Technically, that's not some misleading headline on the front page of the Daily Bugle. That actually happens, forcing Havok and his new team to lay low. That doesn't work either, though. The Reavers still find them, which means they have to defend themselves. Doing so means fighting back, but that only compounds the problem because they're still fighting government officials.

It's a no-win situation for Havok. Unlike his older brother, he doesn't have a boy scout reputation to fall back on. People may question a news story that claims Captain America sucker-punched a police officer, but they're less inclined to doubt that Cyclops' less capable brother did something awful, especially after being inverted for so long. He even acknowledges how bad it gets, escaping to a bar frequented by other colorful criminals. It seems every conceivable force is working against Havok's efforts to redeem himself and for once, that's not him just brooding.

It's not completely hopeless, however. Rosenberg never lets the tone of the story get too bleak. Havok still gets a chance to do his brother proud, hatching a plan towards the end that requires him to embrace his new criminal connotations to some extent. It's bold, but fitting approach. Given how the plot is almost framed, it feels necessary.

That also feels like a flaw, of sorts, because neither Havok nor his team really have much choice along the way. There's never a sense that they have any agency in how they impact the plot.
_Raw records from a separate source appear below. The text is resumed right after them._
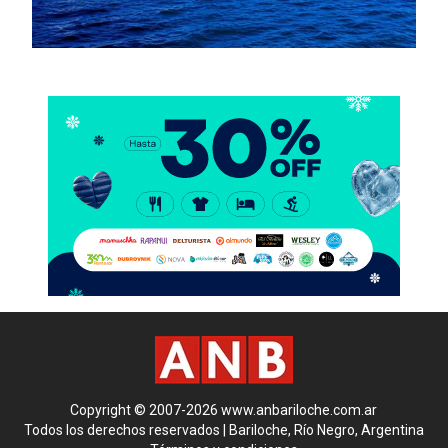
Copyright © 2007-2026 www.anbariloche.com.ar
Todos los derechos reservados | Bariloche, Río Negro, Argentina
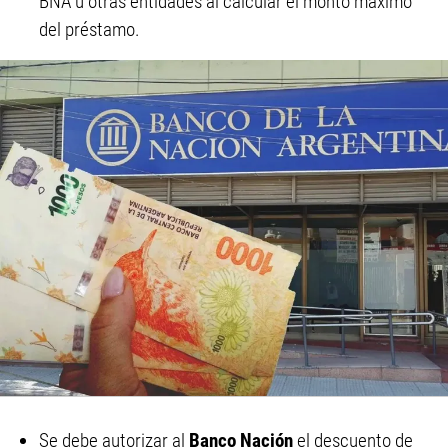
BNA u otras entidades al calcular el monto máximo
del préstamo.
Se debe autorizar al
Banco Nación
el descuento de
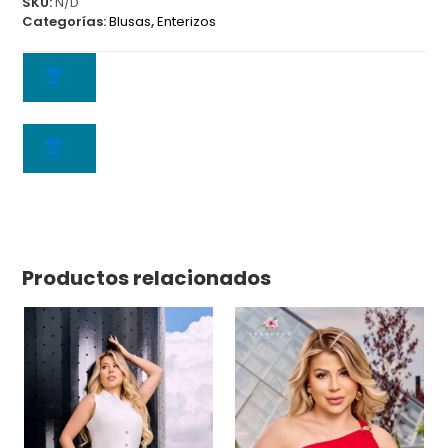
SKU:
N/D
Categorías:
Blusas
,
Enterizos
Productos relacionados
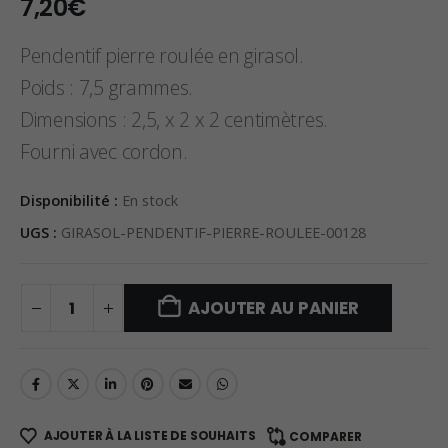
7,20
€
Pendentif pierre roulée en girasol.
Poids : 7,5 grammes.
Dimensions : 2,5, x 2 x 2 centimètres.
Fourni avec cordon.
Disponibilité :
En stock
UGS :
GIRASOL-PENDENTIF-PIERRE-ROULEE-00128
AJOUTER AU PANIER
AJOUTER À LA LISTE DE SOUHAITS
COMPARER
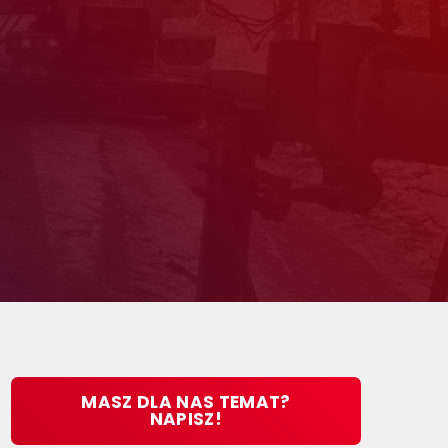
MASZ DLA NAS TEMAT?
NAPISZ!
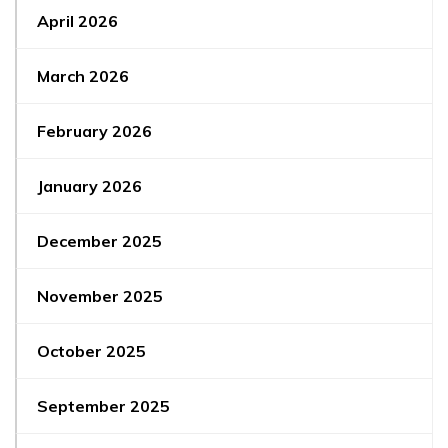
April 2026
March 2026
February 2026
January 2026
December 2025
November 2025
October 2025
September 2025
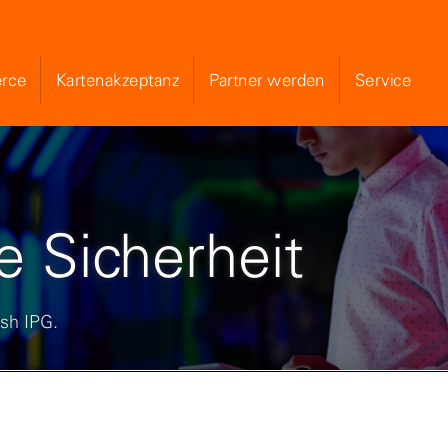
rce
Kartenakzeptanz
Partner werden
Service
Skip to Main Content
 Sicherheit
sh IPG.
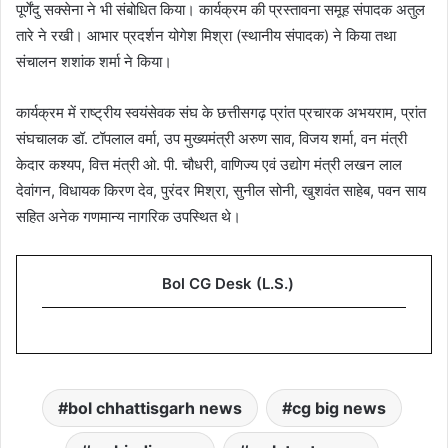
पूर्णेंदु सक्सेना ने भी संबोधित किया। कार्यक्रम की प्रस्तावना समूह संपादक अतुल
तारे ने रखी। आभार प्रदर्शन योगेश मिश्रा (स्थानीय संपादक) ने किया तथा
संचालन शशांक शर्मा ने किया।
कार्यक्रम में राष्ट्रीय स्वयंसेवक संघ के छत्तीसगढ़ प्रांत प्रचारक अभयराम, प्रांत
संघचालक डॉ. टॉपलाल वर्मा, उप मुख्यमंत्री अरुण साव, विजय शर्मा, वन मंत्री
केदार कश्यप, वित्त मंत्री ओ. पी. चौधरी, वाणिज्य एवं उद्योग मंत्री लखन लाल
देवांगन, विधायक किरण देव, पुरंदर मिश्रा, सुनील सोनी, खुशवंत साहेब, पवन साय
सहित अनेक गणमान्य नागरिक उपस्थित थे।
Bol CG Desk (L.S.)
bol chhattisgarh news
cg big news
The same goes for the Reavers, as well. Having that government label really limits their agenda to serving whoever has the right emblems on their uniform.

Even with those limits, Astonishing X-men #15 succeeds in presenting Havok with a daunting, yet novel challenge on his path to redemption. Just forming a new team of X-men and following his brother's example isn't enough. He has to operate as a criminal in order to become the hero he wants to be. His brother would be proud, but probably just as frustrated.